I'm finding it hard to let all you have said sink in, especially with the medical crap I'm needing to delve through myself right now, and I wish I could say something encouraging, but don't know how. (Not like me to be lost for words hey!)

So I'll just say this. Thank you.

Madmother said...

I have several friends with kids with ADHD, and there are a lot of similarities (and differences). All three of the kids I know well are genuine cases (will not go into details here). I would compare the two experiences as being in two different trains on the same rollercoaster. You can wave as you go past, but the ride is a personal experience all your own.

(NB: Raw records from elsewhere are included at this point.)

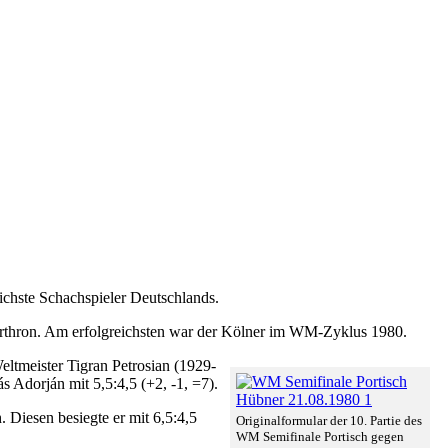
ichste Schachspieler Deutschlands.
erthron. Am erfolgreichsten war der Kölner im WM-Zyklus 1980.
Weltmeister Tigran Petrosian (1929-
 Adorján mit 5,5:4,5 (+2, -1, =7).
 Diesen besiegte er mit 6,5:4,5
Originalformular der 10. Partie des
WM Semifinale Portisch gegen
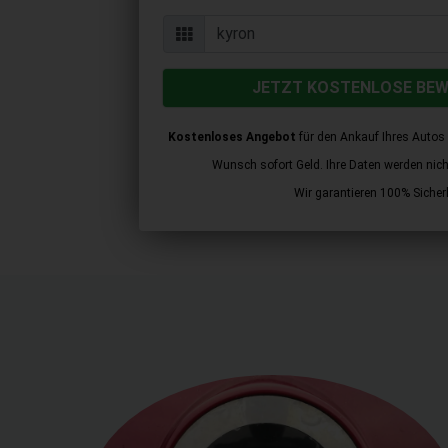
JETZT KOSTENLOSE BE
Kostenloses Angebot
für den Ankauf Ihres Autos 
Wunsch sofort Geld. Ihre Daten werden nicht 
Wir garantieren 100% Sicherh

Thanks appreciated, let's just say it was not the easiest story to write.

DB said...

Just read your 3 absorbing posts. Do you know that your posts & creative writing are so full of YOU & not just YOU BASED AROUND YOUR CHILDREN, that I had no idea this is what is going on in your life. Shows your amazing strength of personality.
This was such an amazing insight into your life, I'm glad you shared it in such a candid way.
I think this insight would be helpful to many parents in different situations. Is it ok if I put a link to it?
You are strong & amazing to have battled for what you felt was right & the amazing things Boy 1 has achieved.

Madmother said...

Happy to be linked. Just want it to help people (1) understand and (2)to not feel alone if they are living through this too.